O crédito destinado à indústria de transformação brasileira despencou 40% entre 2012 e 2024, conforme levantamento divulgado nesta quinta-feira (23) pela Confederação Nacional da Indústria (CNI). Com base em dados do Banco Central, o estudo mostra uma mudança profunda no perfil do crédito no país, com o sistema financeiro direcionando cada vez mais recursos para o consumo das famílias em detrimento da produção.
De acordo com a entidade, a retração não é isolada. No mesmo período, o crédito também caiu 38% na indústria extrativa e 29% na construção civil. Em sentido oposto, houve forte expansão em outros segmentos da economia como a administração pública (+118%), pessoas físicas (+97%), serviços financeiros (+49%), agropecuária (+38%), e eletricidade, gás e água (+20%).
Com esse movimento, a participação da indústria no total do crédito da economia brasileira recuou de 27,2% para 13,7%, praticamente a metade do que representava há 12 anos.
“O crédito para a indústria tem um efeito multiplicador ímpar sobre os demais setores produtivos e é fundamental para o crescimento consistente do país. O sistema financeiro tem priorizado o consumo em detrimento da produção, comprometendo investimento, inovação e competitividade”, afirma o presidente da CNI, Ricardo Alban.
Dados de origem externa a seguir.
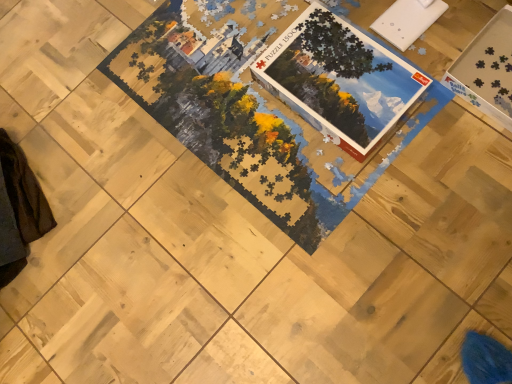 You are a GUI agent. You are given a task and a screenshot of the screen. Output one action in this format:
    pyautogui.click(x=<x>, y=<y>)
    Task: Click on the vacant region above matte cardboard puzzle box at center (from a real-world perspective)
    
    Given the screenshot: What is the action you would take?
    337,71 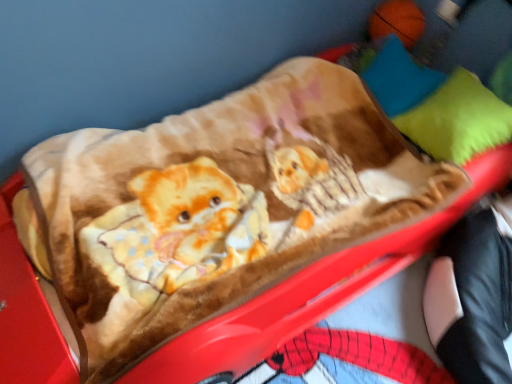 Question: Does green soft pillow at upper right, the 1th pillow in the bottom-to-top sequence, have a lesser height compared to blue soft pillow at upper right, the 2th pillow ordered from the bottom?

Choices:
 (A) no
 (B) yes

Answer: (A)

Question: Is green soft pillow at upper right, the 1th pillow in the bottom-to-top sequence, to the left of blue soft pillow at upper right, the 2th pillow ordered from the bottom, from the viewer's perspective?

Choices:
 (A) no
 (B) yes

Answer: (A)

Question: Is green soft pillow at upper right, arranged as the second pillow when viewed from the top, thinner than blue soft pillow at upper right, the 1th pillow when ordered from top to bottom?

Choices:
 (A) yes
 (B) no

Answer: (B)

Question: Is green soft pillow at upper right, arranged as the second pillow when viewed from the top, further to the viewer compared to blue soft pillow at upper right, the 1th pillow when ordered from top to bottom?

Choices:
 (A) yes
 (B) no

Answer: (B)

Question: From a real-world perspective, is green soft pillow at upper right, arranged as the second pillow when viewed from the top, located higher than blue soft pillow at upper right, the 1th pillow when ordered from top to bottom?

Choices:
 (A) yes
 (B) no

Answer: (A)

Question: Can you confirm if green soft pillow at upper right, arranged as the second pillow when viewed from the top, is positioned to the right of blue soft pillow at upper right, the 1th pillow when ordered from top to bottom?

Choices:
 (A) yes
 (B) no

Answer: (A)

Question: Is blue soft pillow at upper right, the 2th pillow ordered from the bottom, completely or partially inside black leather pants at lower right?

Choices:
 (A) no
 (B) yes

Answer: (A)

Question: Does black leather pants at lower right lie in front of blue soft pillow at upper right, the 1th pillow when ordered from top to bottom?

Choices:
 (A) no
 (B) yes

Answer: (B)

Question: Could you tell me if black leather pants at lower right is turned towards blue soft pillow at upper right, the 1th pillow when ordered from top to bottom?

Choices:
 (A) no
 (B) yes

Answer: (A)

Question: Does black leather pants at lower right have a lesser width compared to blue soft pillow at upper right, the 2th pillow ordered from the bottom?

Choices:
 (A) yes
 (B) no

Answer: (B)

Question: Considering the relative sizes of black leather pants at lower right and blue soft pillow at upper right, the 2th pillow ordered from the bottom, in the image provided, is black leather pants at lower right taller than blue soft pillow at upper right, the 2th pillow ordered from the bottom,?

Choices:
 (A) yes
 (B) no

Answer: (A)

Question: Is black leather pants at lower right to the right of blue soft pillow at upper right, the 1th pillow when ordered from top to bottom, from the viewer's perspective?

Choices:
 (A) no
 (B) yes

Answer: (B)

Question: Can you confirm if blue soft pillow at upper right, the 1th pillow when ordered from top to bottom, is thinner than black leather pants at lower right?

Choices:
 (A) yes
 (B) no

Answer: (A) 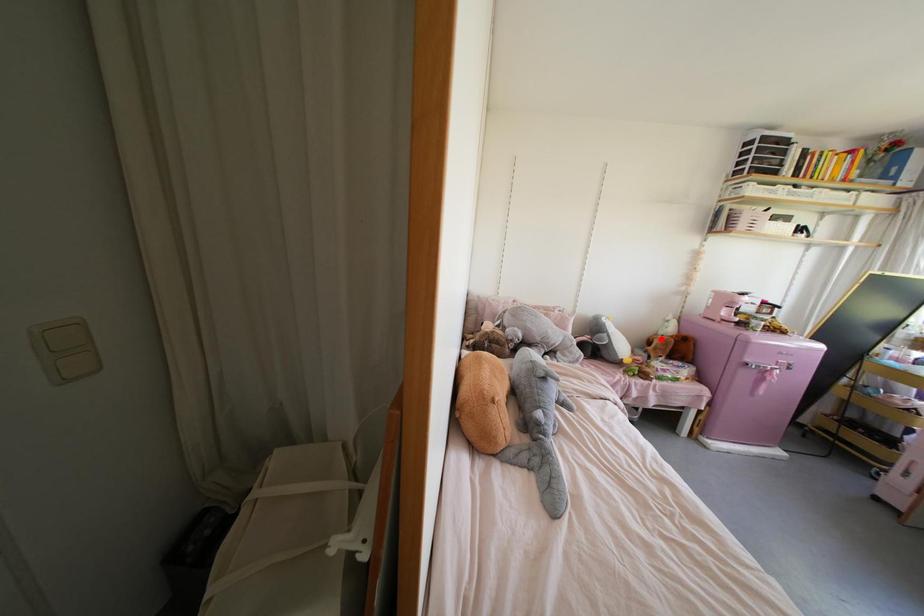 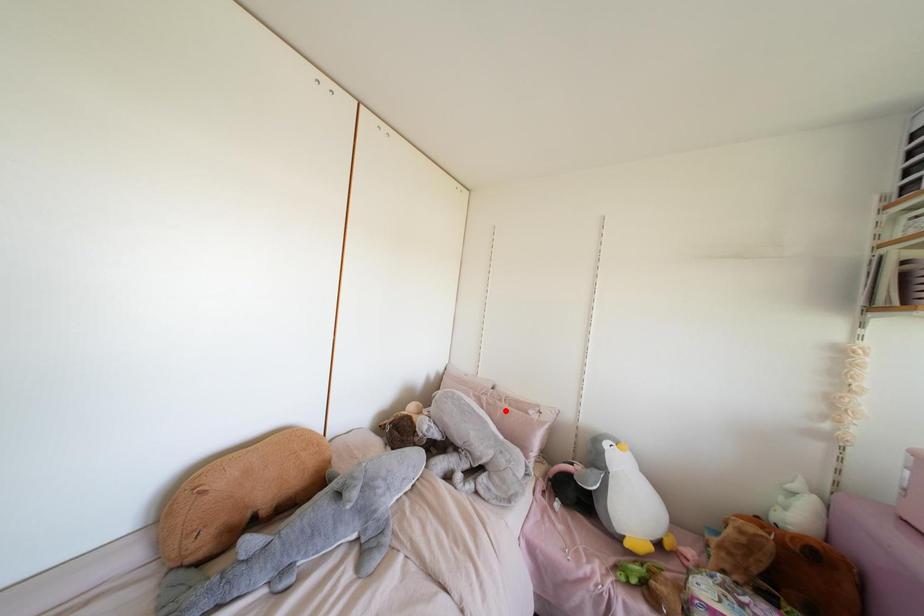 I am providing you with two images of the same scene from different viewpoints. A red point is marked on the first image and another point is marked on the second image. Does the point marked in image1 correspond to the same location as the one in image2?

No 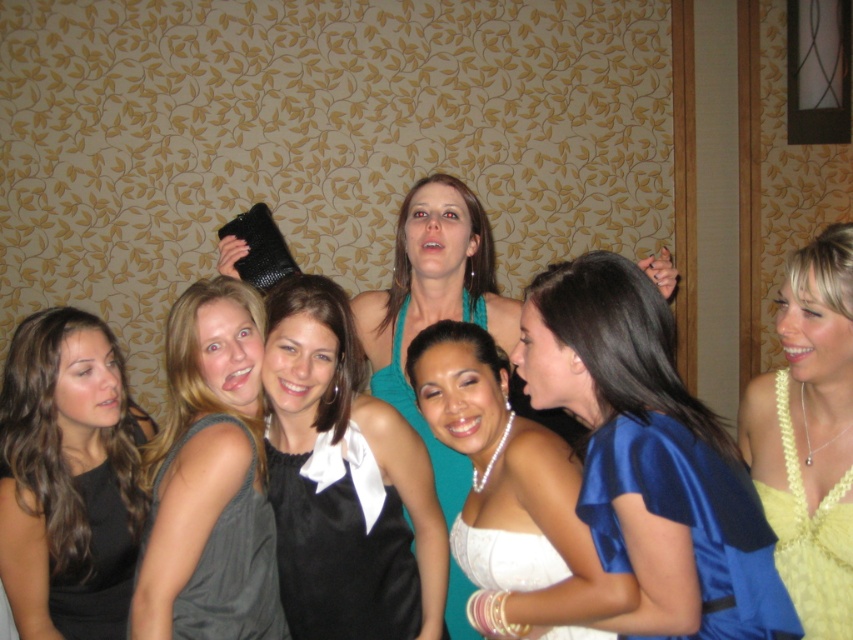 You are a photographer setting up for a group photo. You need to ensure that the distance between the satin blue dress at center and the yellow knitted dress at upper right is at least 14 inches to avoid overlapping in the frame. Based on the current setup, will this requirement be met?

The satin blue dress at center is 12.91 inches from the yellow knitted dress at upper right, which is less than the required 14 inches. Therefore, the distance is insufficient, and the requirement will not be met.

In the scene shown: You are a photographer setting up for a group photo. You notice a pearl necklace at center in the image. Based on its position, can you determine if it is positioned to the left or right of the center point of the image?

The pearl necklace at center is located at point coordinates approximately 0.777 on the x axis and 0.599 on the y axis. Since the x coordinate is greater than 0.5, it is positioned to the right of the image center. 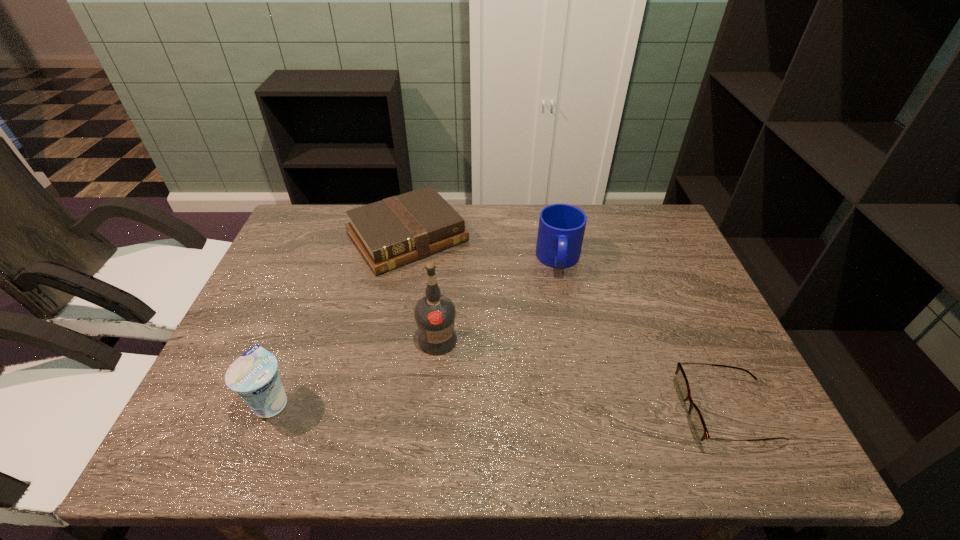 What are the coordinates of `free spot on the desktop that is between the yogurt and the spectacles and is positioned on the spine side of the second shortest object` in the screenshot? It's located at (548, 408).

Find the location of `vacant spot on the desktop that is between the yogurt and the shortest object and is positioned on the side with the handle of the second object from right to left`. vacant spot on the desktop that is between the yogurt and the shortest object and is positioned on the side with the handle of the second object from right to left is located at coordinates (562, 408).

The width and height of the screenshot is (960, 540). What are the coordinates of `vacant space on the desktop that is between the yogurt and the shortest object and is positioned on the front label of the tallest object` in the screenshot? It's located at (512, 407).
Segundo o executivo, é preciso criar condições de financiamento mais adequadas para sustentar o crescimento produtivo do país.
Mudança estrutural
De acordo com a CNI, a queda na oferta de crédito à indústria não decorre de uma retração geral dos bancos, mas de uma realocação dos recursos disponíveis.
Em 2012, as empresas respondiam por 55% do crédito total, enquanto as pessoas físicas detinham 45%. Doze anos depois, essa proporção se inverteu: 63% do crédito vai para pessoas físicas, contra 37% para pessoas jurídicas, informa a entidade.
“O resultado é um sistema financeiro mais voltado ao consumo das famílias, mas que deixa a produção industrial em desvantagem.”
A redução é ainda mais acentuada nos financiamentos de médio e longo prazos, justamente os mais importantes para investimentos em modernização, tecnologia e inovação no setor produtivo.
Recuo do crédito à indústria entre 2012 e 2024
Curto prazo– 33%
Médio prazo– 55%
Longo prazo– 64%
Efeitos práticos
Toda essa mudança estrutural fez com que os empréstimos de curto prazo ganhassem peso na estrutura de financiamento industrial, segundo a CNI. Essa modalidade representava 73% do total em 2012 e saltou para 82% em 2024.
A escassez de crédito, conforme o estudo, afeta tanto o capital de giro das empresas quanto a capacidade de investimento no futuro. Sem linhas de médio e longo prazos, a indústria perde espaço para concorrentes estrangeiros, não consegue modernizar seu parque fabril nem acompanhar a demanda estimulada pelo crédito ao consumo.
“Na prática, o descompasso entre crédito ao consumo e crédito produtivo gera pressão inflacionária e crescimento das importações”, disse.
Como a produção nacional não acompanha o aumento da demanda interna, o consumo acaba sendo suprido por produtos vindos do exterior, fragilizando ainda mais a balança comercial e a competitividade da indústria de transformação.
Década de retração
A CNI lembra que o crédito industrial se manteve estável até 2014, mas despencou a partir da crise de 2015–2016, quando a taxa Selic chegou a 14,25% ao ano. Em 2017, o crédito à indústria já havia encolhido 34% em relação a 2012. Durante a pandemia, em 2020, houve um alívio temporário com o aumento do crédito de curto prazo, impulsionado por juros baixos e necessidade de caixa imediato. Mas a trajetória de queda foi retomada nos anos seguintes.
Para a CNI, o encolhimento do crédito industrial afeta toda a economia brasileira. Isso porque, sem investimento suficiente, a produção não acompanha o consumo, o que amplia a dependência de importações e compromete o crescimento de longo prazo.
Além de prejudicar a capacidade produtiva e inovadora, o cenário reforça o desequilíbrio estrutural entre crédito e investimento no país.
“Sem crédito de longo prazo, a indústria perde o motor da modernização e o país perde competitividade. Precisamos reconstruir instrumentos de financiamento voltados ao investimento produtivo”, conclui Alban.